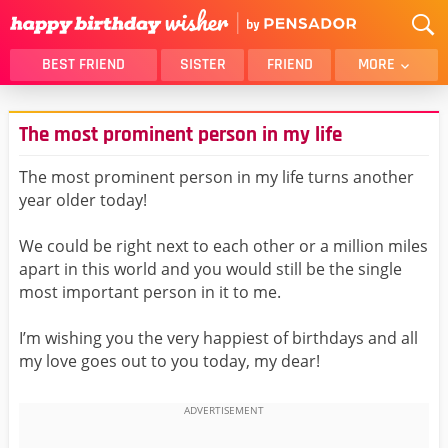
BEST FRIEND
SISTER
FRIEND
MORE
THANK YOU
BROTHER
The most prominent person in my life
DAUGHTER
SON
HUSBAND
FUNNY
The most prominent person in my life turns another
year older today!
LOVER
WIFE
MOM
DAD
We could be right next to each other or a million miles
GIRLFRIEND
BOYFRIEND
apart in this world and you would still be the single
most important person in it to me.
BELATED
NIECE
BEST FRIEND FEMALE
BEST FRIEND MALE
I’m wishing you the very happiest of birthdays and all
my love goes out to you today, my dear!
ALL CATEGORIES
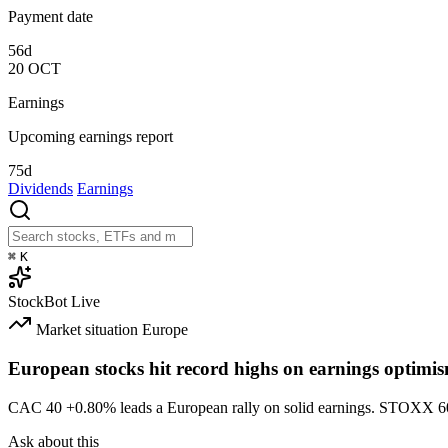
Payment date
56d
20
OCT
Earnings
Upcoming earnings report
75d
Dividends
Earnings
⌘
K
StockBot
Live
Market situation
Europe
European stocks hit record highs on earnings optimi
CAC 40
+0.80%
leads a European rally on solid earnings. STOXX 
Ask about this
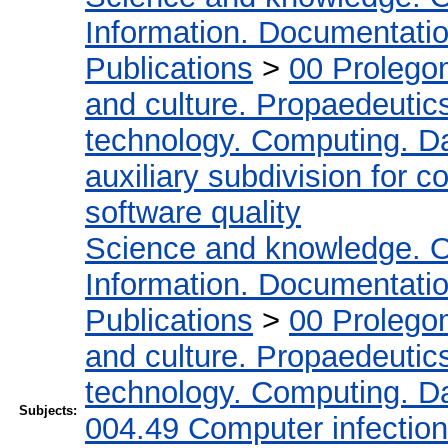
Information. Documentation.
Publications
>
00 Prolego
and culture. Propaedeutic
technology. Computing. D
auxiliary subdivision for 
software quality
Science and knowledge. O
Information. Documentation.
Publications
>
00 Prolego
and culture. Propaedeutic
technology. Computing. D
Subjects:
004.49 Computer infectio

----

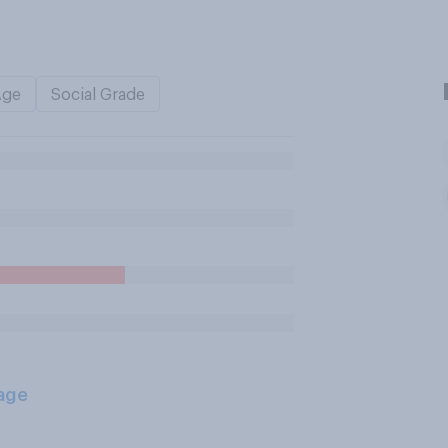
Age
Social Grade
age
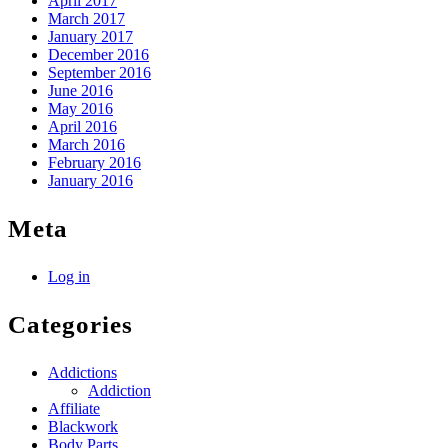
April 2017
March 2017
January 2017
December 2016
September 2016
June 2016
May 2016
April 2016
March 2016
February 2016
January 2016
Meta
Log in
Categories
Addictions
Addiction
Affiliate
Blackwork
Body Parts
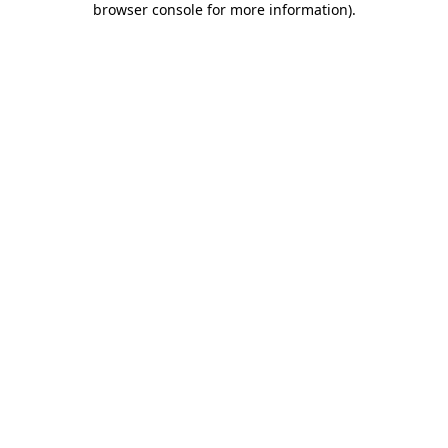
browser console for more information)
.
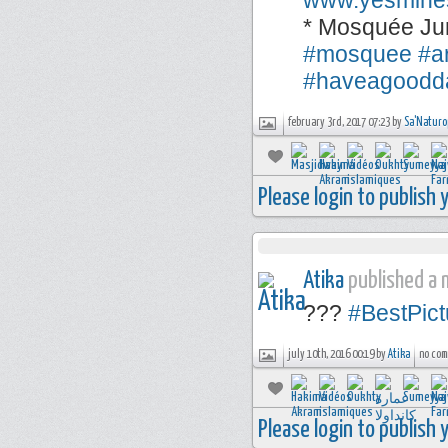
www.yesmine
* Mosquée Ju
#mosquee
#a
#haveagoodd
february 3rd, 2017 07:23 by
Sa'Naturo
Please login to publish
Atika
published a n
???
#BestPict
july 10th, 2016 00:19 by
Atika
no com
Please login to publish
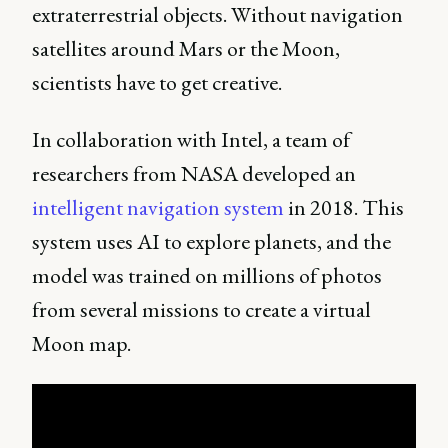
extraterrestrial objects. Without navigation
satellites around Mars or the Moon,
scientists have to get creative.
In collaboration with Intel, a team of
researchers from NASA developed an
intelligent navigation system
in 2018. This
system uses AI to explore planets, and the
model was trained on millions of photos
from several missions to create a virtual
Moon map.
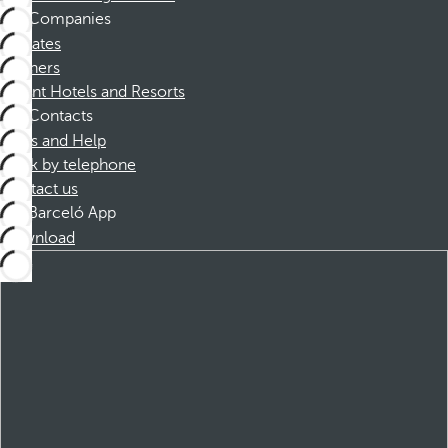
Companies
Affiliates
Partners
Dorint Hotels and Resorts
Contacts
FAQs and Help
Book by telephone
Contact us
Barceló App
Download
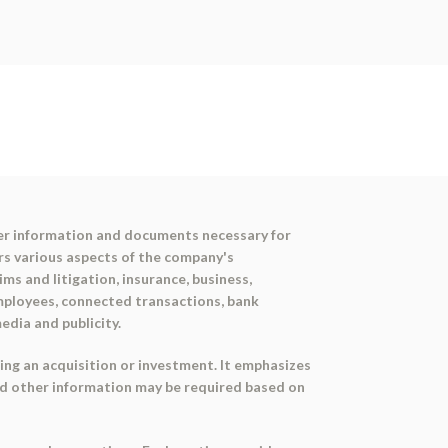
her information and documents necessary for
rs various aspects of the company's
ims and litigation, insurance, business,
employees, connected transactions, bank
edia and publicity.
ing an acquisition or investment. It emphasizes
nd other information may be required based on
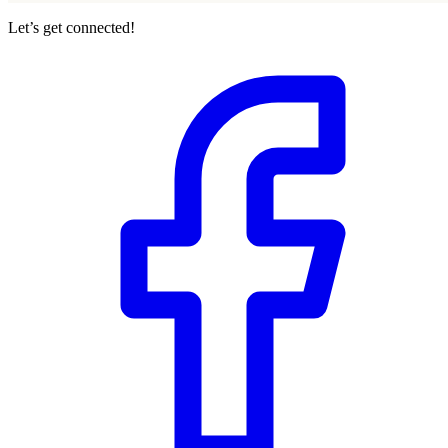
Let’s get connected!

----

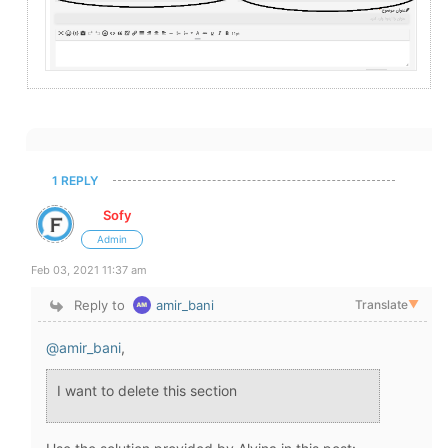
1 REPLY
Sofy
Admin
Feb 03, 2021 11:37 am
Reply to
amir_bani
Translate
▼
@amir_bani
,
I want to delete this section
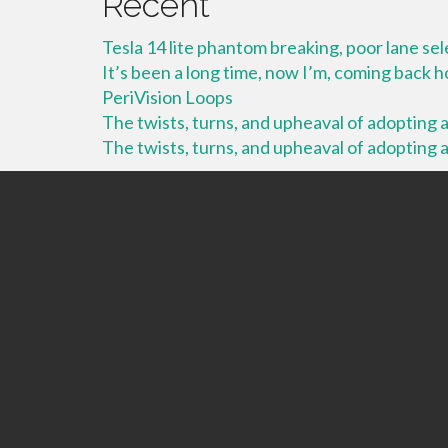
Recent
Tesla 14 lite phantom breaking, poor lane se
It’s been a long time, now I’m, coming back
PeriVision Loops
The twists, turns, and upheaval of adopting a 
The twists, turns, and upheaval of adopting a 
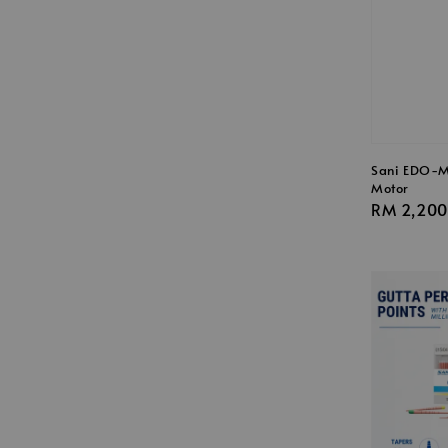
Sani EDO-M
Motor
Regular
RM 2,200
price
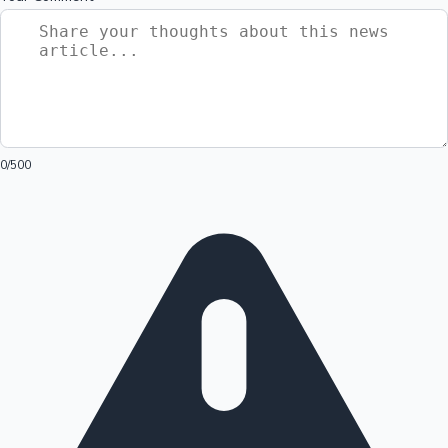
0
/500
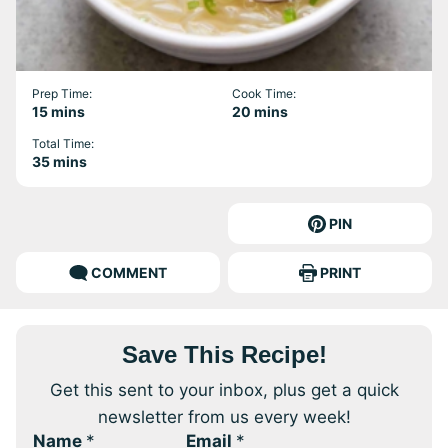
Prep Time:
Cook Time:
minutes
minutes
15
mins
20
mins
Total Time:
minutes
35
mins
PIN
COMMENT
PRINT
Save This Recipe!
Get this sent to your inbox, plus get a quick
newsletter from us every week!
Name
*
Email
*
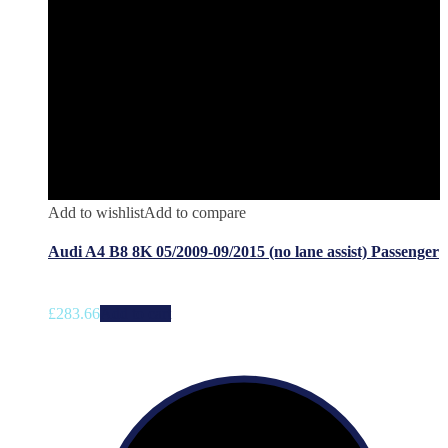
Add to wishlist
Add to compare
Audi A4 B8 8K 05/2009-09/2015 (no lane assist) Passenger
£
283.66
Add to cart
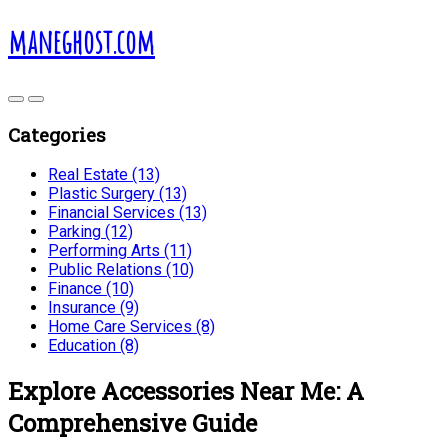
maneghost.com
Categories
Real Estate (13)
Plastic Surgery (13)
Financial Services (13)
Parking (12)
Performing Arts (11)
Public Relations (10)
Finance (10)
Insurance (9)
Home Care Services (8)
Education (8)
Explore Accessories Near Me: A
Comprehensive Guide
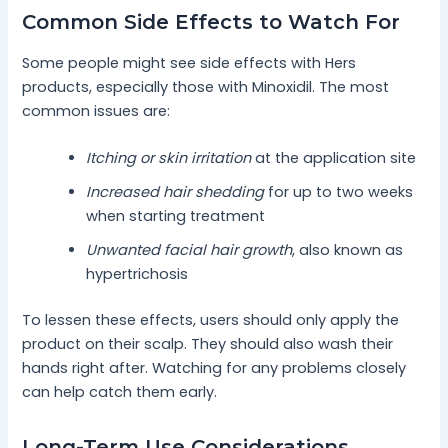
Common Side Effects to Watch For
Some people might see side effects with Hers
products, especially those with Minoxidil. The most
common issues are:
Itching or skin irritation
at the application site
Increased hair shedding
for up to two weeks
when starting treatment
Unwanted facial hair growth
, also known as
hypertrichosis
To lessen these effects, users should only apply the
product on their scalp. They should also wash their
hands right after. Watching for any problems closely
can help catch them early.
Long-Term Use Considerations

----

**TASK REQUIREMENTS**
Find the line with "system uses AI to explore planets, and the" in the entries above. Set down exactly every line from it up to and including the line with "edia and publicity.", images excluded.

**RESPONSE**
system uses AI to explore planets, and the
model was trained on millions of photos
from several missions to create a virtual
Moon map.
Companies
Affiliates
Partners
Dorint Hotels and Resorts
Contacts
FAQs and Help
Book by telephone
Contact us
Barceló App
Download
her information and documents necessary for
rs various aspects of the company's
ims and litigation, insurance, business,
employees, connected transactions, bank
edia and publicity.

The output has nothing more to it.